Don Miguel  recién se acordó  que no había traído su carabina  para cazar  cóndores,  pero ya era  tarde. Por fin, después de un largo  viaje, llegaron  al bohío de don Leucadio,  en cuyo  lugar descansaron unos momentos.  Después de atar  las cabalgaduras  en unos pastizales, comenzaron a escalar, a pie, hacia la cumbre de la gigantesca montaña Salkantay.
En la altura silbaba el viento. Se  respiraba otro sabor de aire, los arbustos  iban  quedándose atrás, habían  ingresado a una zona donde solo crecía paja  y nevaba. El camino  había  desaparecido, a excepción  de algunas huellas. Los viajeros continuaron escalando paso a paso. De pronto  el cielo se llenó de gran cantidad de nubes oscuras y cargadas, Don Leucadio habló:
-Señor compadre, parece que va a llover.
-No  importa, compadre, ¡sigamos adelante!
Don Leucadio cargaba  el fiambre, mientras que don Miguel  con las justas  arrastraba su cuerpo.

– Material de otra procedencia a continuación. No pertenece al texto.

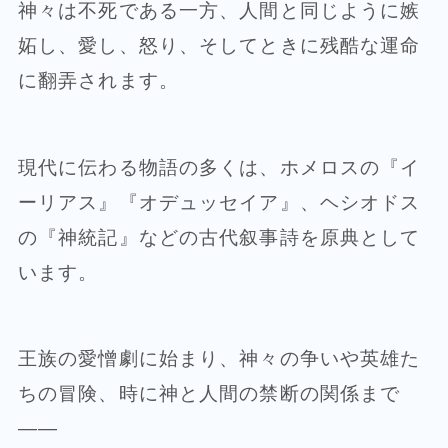
神々は不死である一方、人間と同じように嫉
妬し、愛し、怒り、そしてときに残酷な運命
に翻弄されます。
現代に伝わる物語の多くは、ホメロスの『イ
ーリアス』『オデュッセイア』、ヘシオドス
の『神統記』などの古代叙事詩を原典として
います。
王族の愛憎劇に始まり、神々の争いや英雄た
ちの冒険、時に神と人間の禁断の関係まで
——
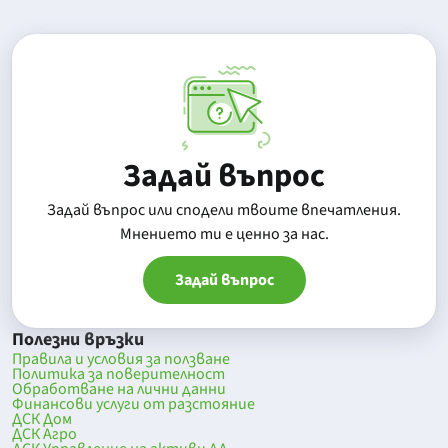
Задай въпрос
Задай въпрос или сподели твоите впечатления.
Mнението ти е ценно за нас.
Задай въпрос
Полезни връзки
Правила и условия за ползване
Политика за поверителност
Обработване на лични данни
Финансови услуги от разстояние
ДСК Дом
ДСК Агро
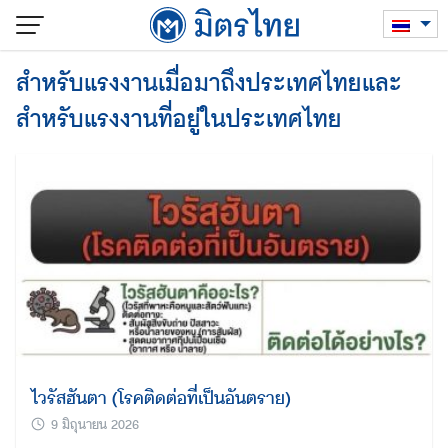
Skip
to
content
สำหรับแรงงานเมื่อมาถึงประเทศไทยและ
สำหรับแรงงานที่อยู่ในประเทศไทย
ไวรัสฮันตา (โรคติดต่อที่เป็นอันตราย)
9 มิถุนายน 2026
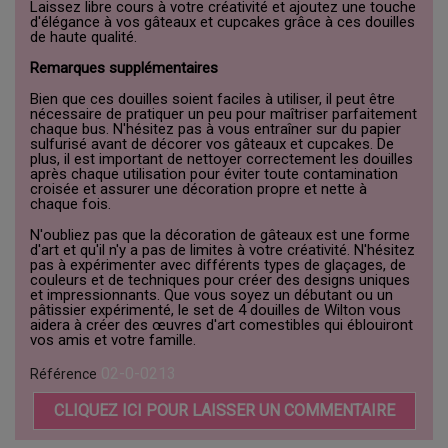
Laissez libre cours à votre créativité et ajoutez une touche
d'élégance à vos gâteaux et cupcakes grâce à ces douilles
de haute qualité.
Remarques supplémentaires
Bien que ces douilles soient faciles à utiliser, il peut être
nécessaire de pratiquer un peu pour maîtriser parfaitement
chaque bus. N'hésitez pas à vous entraîner sur du papier
sulfurisé avant de décorer vos gâteaux et cupcakes. De
plus, il est important de nettoyer correctement les douilles
après chaque utilisation pour éviter toute contamination
croisée et assurer une décoration propre et nette à
chaque fois.
N'oubliez pas que la décoration de gâteaux est une forme
d'art et qu'il n'y a pas de limites à votre créativité. N'hésitez
pas à expérimenter avec différents types de glaçages, de
couleurs et de techniques pour créer des designs uniques
et impressionnants. Que vous soyez un débutant ou un
pâtissier expérimenté, le set de 4 douilles de Wilton vous
aidera à créer des œuvres d'art comestibles qui éblouiront
vos amis et votre famille.
02-0-0213
Référence
CLIQUEZ ICI POUR LAISSER UN COMMENTAIRE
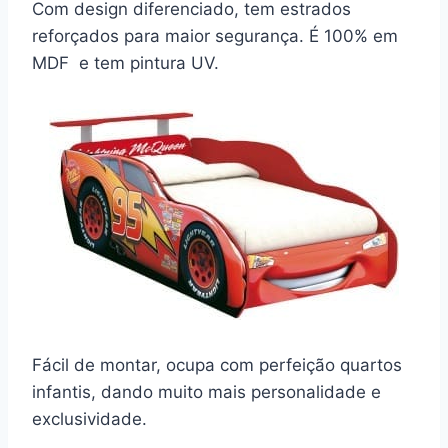
Com design diferenciado, tem estrados
reforçados para maior segurança. É 100% em
MDF e tem pintura UV.
Fácil de montar, ocupa com perfeição quartos
infantis, dando muito mais personalidade e
exclusividade.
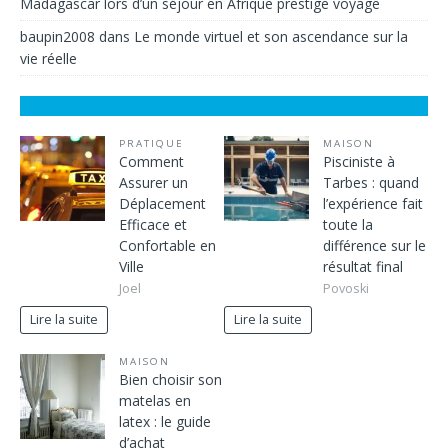
Madagascar lors d’un séjour en Afrique prestige voyage
baupin2008
dans
Le monde virtuel et son ascendance sur la
vie réelle
PRATIQUE
MAISON
Comment
Pisciniste à
Assurer un
Tarbes : quand
Déplacement
l’expérience fait
Efficace et
toute la
Confortable en
différence sur le
Ville
résultat final
Joel
Povoski
Lire la suite
Lire la suite
MAISON
Bien choisir son
matelas en
latex : le guide
d’achat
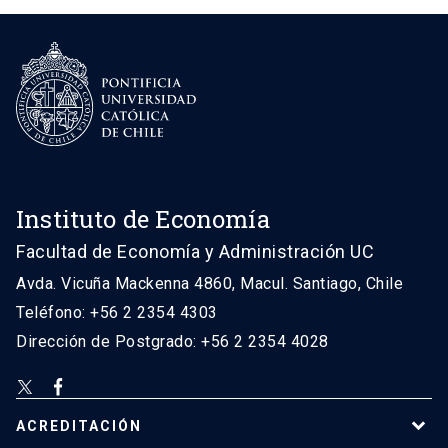
Instituto de Economía
Facultad de Economía y Administración UC
Avda. Vicuña Mackenna 4860, Macul. Santiago, Chile
Teléfono: +56 2 2354 4303
Dirección de Postgrado: +56 2 2354 4028
ACREDITACIÓN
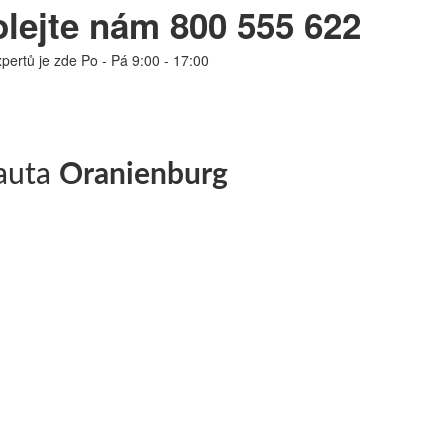
lejte nám 800 555 622
pertů je zde Po - Pá 9:00 - 17:00
 auta
Oranienburg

Le faltaba aire  en sus pulmones pero, respirando profundamente, seguían  escalando; Primero estaba la riqueza  en su mente, pues se le había metido  profundamente  la idea  de ser  el rico más grande del mundo.
De pronto empezó a garuar luego, en el cielo, se escuchó un trueno feroz y comenzó a caer granizada. Los  expedicionarios  seguían soportando estoicamente los rigores de la naturaleza. No  podían dar un paso, ni adelante ni atrás, por que la tempestad  no les permitía movilizarse. La montaña  se cubrió  de una capa de blanco  granizó, luego comenzó a nevar.
El dueño de la extensa hacienda  Pampakawana no podía  hacer nada en aquel lugar  solitario. El frío glacial  empezó a afectarles  y era imposible  continuar con el viaje por que no  había sitio seguro  para pisar. Entonces  don Miguel  tomó la decisión  de retornar  a su finca. Cuando los dos  expedicionarios dieron los primeros pasos  de vuelta, apareció una bandada de cóndores que voló en dirección a ellos. Los  aventureros no tenían como defenderse  del ataque de las gigantescas  aves andinas. Cada uno recibió un fuerte aletazo  que bastó para precipitarlos hacia las profundidades  de la montaña.
Hoy, el majestuoso  y legendario Salkantay sigue guardando en sus entrañas  la réplica de los trece emperadores inkas, talladas en oro macizo.